Saved entries:
------------------------------------------------------------------------

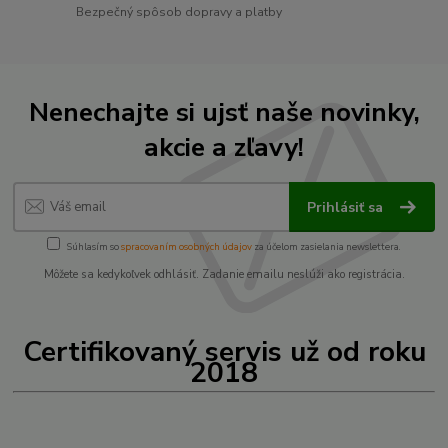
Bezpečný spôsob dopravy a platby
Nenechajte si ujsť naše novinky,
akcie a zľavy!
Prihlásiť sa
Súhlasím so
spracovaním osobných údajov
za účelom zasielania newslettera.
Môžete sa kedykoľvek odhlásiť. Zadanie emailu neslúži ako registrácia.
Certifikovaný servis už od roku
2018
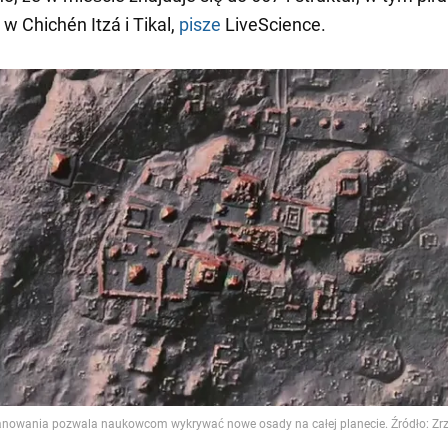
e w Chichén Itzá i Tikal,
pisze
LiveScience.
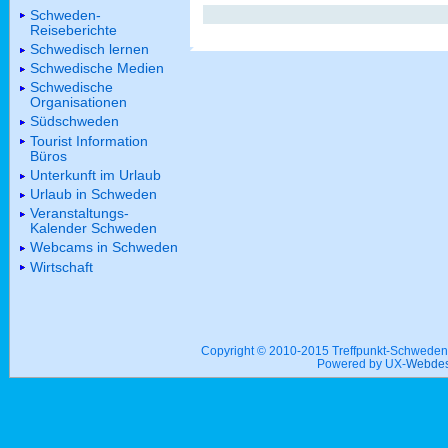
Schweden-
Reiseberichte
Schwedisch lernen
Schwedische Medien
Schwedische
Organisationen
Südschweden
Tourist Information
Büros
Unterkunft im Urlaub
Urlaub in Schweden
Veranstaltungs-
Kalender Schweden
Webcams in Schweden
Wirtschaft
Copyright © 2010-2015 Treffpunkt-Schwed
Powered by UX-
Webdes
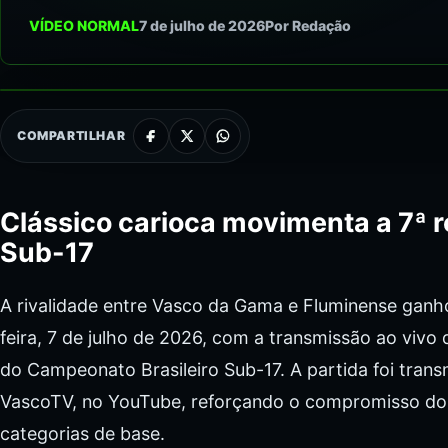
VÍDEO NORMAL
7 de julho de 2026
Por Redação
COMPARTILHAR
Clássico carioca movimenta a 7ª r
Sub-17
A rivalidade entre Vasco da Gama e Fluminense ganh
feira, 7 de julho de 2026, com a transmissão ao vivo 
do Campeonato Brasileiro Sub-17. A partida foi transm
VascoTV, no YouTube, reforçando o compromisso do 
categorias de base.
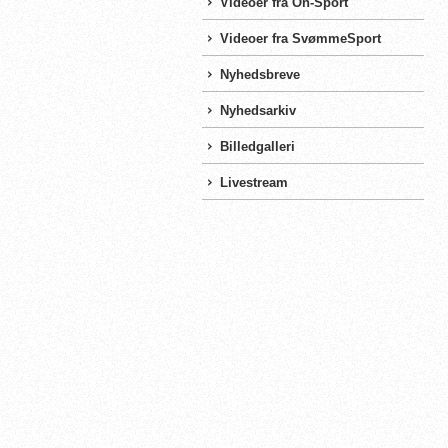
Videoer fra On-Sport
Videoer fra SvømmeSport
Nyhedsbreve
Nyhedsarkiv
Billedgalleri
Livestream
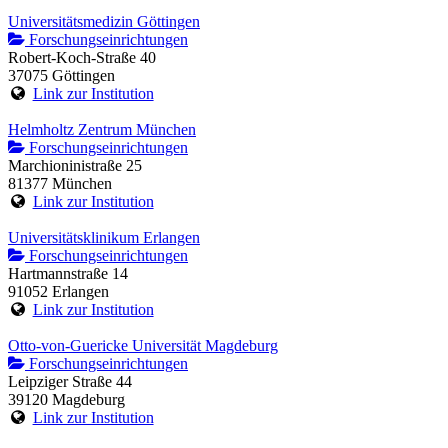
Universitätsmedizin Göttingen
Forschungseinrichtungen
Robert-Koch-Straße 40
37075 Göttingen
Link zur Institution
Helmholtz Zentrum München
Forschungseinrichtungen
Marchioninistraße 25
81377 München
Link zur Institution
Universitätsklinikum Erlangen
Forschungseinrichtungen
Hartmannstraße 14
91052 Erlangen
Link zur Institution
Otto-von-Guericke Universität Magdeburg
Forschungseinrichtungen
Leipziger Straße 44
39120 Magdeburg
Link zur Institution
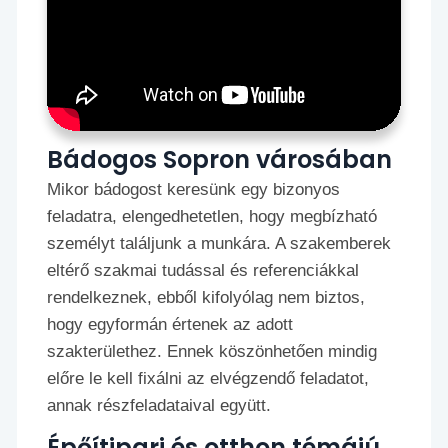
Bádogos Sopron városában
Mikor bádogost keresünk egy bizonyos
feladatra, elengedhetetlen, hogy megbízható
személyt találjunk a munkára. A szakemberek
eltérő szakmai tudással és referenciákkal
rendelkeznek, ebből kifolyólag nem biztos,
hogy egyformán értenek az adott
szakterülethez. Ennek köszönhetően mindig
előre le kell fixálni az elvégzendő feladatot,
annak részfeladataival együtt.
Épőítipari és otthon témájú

------------------------------------------------------------------------

Reproduce the lines of the data that run from the one containing "Billedgalleri" to the final line, both included, exactly as they appear and without the pictures.

Billedgalleri
Livestream
Universitätsmedizin Göttingen
Forschungseinrichtungen
Robert-Koch-Straße 40
37075 Göttingen
Link zur Institution
Helmholtz Zentrum München
Forschungseinrichtungen
Marchioninistraße 25
81377 München
Link zur Institution
Universitätsklinikum Erlangen
Forschungseinrichtungen
Hartmannstraße 14
91052 Erlangen
Link zur Institution
Otto-von-Guericke Universität Magdeburg
Forschungseinrichtungen
Leipziger Straße 44
39120 Magdeburg
Link zur Institution
Bádogos Sopron városában
Mikor bádogost keresünk egy bizonyos
feladatra, elengedhetetlen, hogy megbízható
személyt találjunk a munkára. A szakemberek
eltérő szakmai tudással és referenciákkal
rendelkeznek, ebből kifolyólag nem biztos,
hogy egyformán értenek az adott
szakterülethez. Ennek köszönhetően mindig
előre le kell fixálni az elvégzendő feladatot,
annak részfeladataival együtt.
Épőítipari és otthon témájú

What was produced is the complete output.